__Try it__: Return the records exactly as they appear below, omitting the pictures.

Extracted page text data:
»»

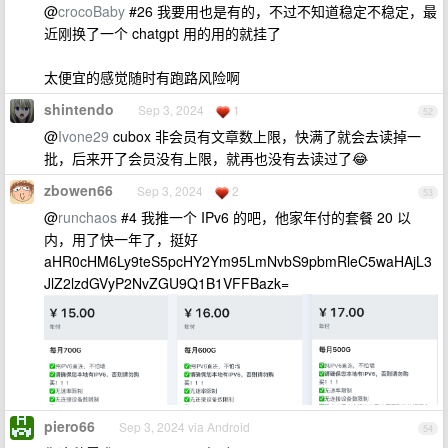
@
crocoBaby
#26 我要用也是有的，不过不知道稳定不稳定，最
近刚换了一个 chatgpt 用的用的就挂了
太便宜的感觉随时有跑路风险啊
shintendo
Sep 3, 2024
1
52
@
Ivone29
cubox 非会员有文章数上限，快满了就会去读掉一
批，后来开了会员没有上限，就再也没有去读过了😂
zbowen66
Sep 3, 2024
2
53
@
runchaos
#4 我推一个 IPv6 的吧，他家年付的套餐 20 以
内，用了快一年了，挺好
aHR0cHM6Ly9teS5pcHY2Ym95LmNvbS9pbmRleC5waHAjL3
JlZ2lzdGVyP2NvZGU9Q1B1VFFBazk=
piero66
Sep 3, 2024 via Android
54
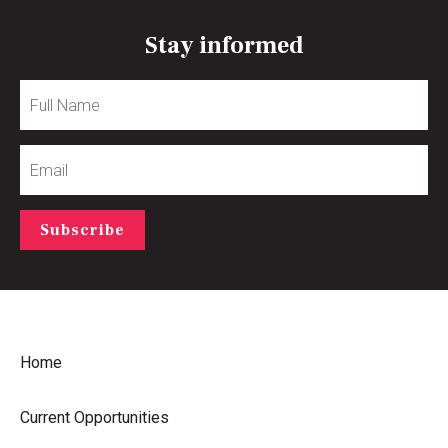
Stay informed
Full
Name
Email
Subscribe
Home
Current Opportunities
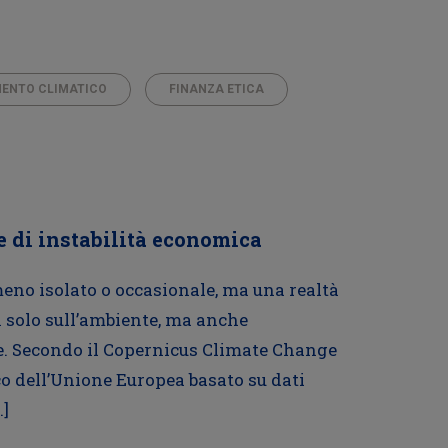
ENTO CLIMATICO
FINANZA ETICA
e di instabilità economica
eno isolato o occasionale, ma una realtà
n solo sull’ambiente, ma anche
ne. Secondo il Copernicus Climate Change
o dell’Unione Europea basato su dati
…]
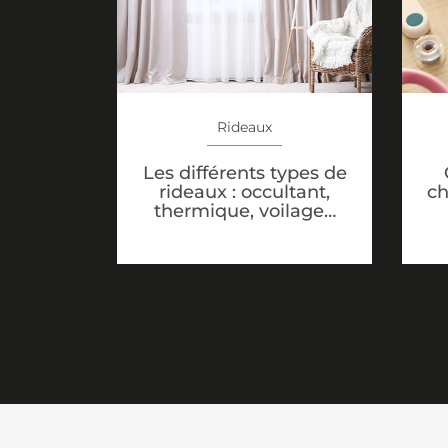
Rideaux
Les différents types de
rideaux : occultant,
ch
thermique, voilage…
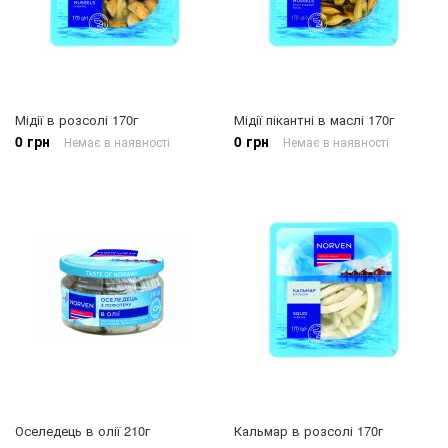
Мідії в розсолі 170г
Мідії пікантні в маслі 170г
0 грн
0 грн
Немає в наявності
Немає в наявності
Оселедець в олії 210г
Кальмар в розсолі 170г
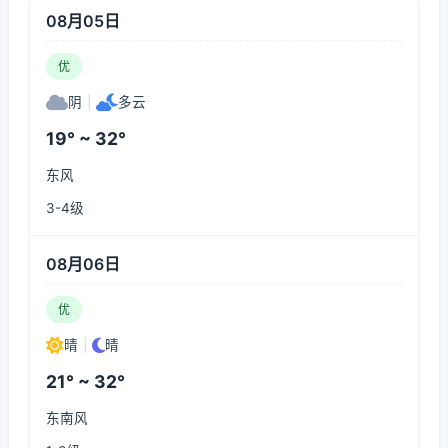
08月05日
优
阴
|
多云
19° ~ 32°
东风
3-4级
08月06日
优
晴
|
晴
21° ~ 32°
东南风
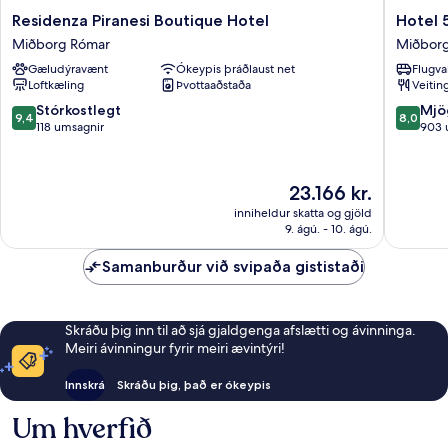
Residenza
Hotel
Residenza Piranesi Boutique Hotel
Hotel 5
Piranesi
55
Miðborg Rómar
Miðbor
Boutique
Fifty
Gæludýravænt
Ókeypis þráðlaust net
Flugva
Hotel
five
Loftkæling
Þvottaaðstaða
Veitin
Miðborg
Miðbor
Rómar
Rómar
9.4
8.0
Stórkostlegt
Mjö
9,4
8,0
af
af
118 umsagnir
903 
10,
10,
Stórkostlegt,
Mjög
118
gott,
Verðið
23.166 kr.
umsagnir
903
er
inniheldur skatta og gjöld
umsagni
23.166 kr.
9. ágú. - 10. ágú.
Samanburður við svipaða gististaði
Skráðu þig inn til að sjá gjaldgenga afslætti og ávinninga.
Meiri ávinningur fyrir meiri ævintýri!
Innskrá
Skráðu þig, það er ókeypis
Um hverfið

««

__Result for this exercise__:
@
crocoBaby
#26 我要用也是有的，不过不知道稳定不稳定，最
近刚换了一个 chatgpt 用的用的就挂了
太便宜的感觉随时有跑路风险啊
shintendo
Sep 3, 2024
1
52
@
Ivone29
cubox 非会员有文章数上限，快满了就会去读掉一
批，后来开了会员没有上限，就再也没有去读过了😂
zbowen66
Sep 3, 2024
2
53
@
runchaos
#4 我推一个 IPv6 的吧，他家年付的套餐 20 以
内，用了快一年了，挺好
aHR0cHM6Ly9teS5pcHY2Ym95LmNvbS9pbmRleC5waHAjL3
JlZ2lzdGVyP2NvZGU9Q1B1VFFBazk=
piero66
Sep 3, 2024 via Android
54
Stay informed
Full
Name
Email
Subscribe
Home
Current Opportunities
ENTO CLIMATICO
FINANZA ETICA
e di instabilità economica
eno isolato o occasionale, ma una realtà
n solo sull’ambiente, ma anche
ne. Secondo il Copernicus Climate Change
o dell’Unione Europea basato su dati
…]
Rideaux
Les différents types de
rideaux : occultant,
ch
thermique, voilage…
Мідії в розсолі 170г
Мідії пікантні в маслі 170г
0 грн
0 грн
Немає в наявності
Немає в наявності
Оселедець в олії 210г
Кальмар в розсолі 170г
08月05日
优
阴
|
多云
19° ~ 32°
东风
3-4级
08月06日
优
晴
|
晴
21° ~ 32°
东南风
Residenza
Hotel
Residenza Piranesi Boutique Hotel
Hotel 5
Piranesi
55
Miðborg Rómar
Miðbor
Boutique
Fifty
Gæludýravænt
Ókeypis þráðlaust net
Flugva
Hotel
five
Loftkæling
Þvottaaðstaða
Veitin
Miðborg
Miðbor
Rómar
Rómar
9.4
8.0
Stórkostlegt
Mjö
9,4
8,0
af
af
118 umsagnir
903 
10,
10,
Stórkostlegt,
Mjög
118
gott,
Verðið
23.166 kr.
umsagnir
903
er
inniheldur skatta og gjöld
umsagni
23.166 kr.
9. ágú. - 10. ágú.
Samanburður við svipaða gististaði
Skráðu þig inn til að sjá gjaldgenga afslætti og ávinninga.
Meiri ávinningur fyrir meiri ævintýri!
Innskrá
Skráðu þig, það er ókeypis
Um hverfið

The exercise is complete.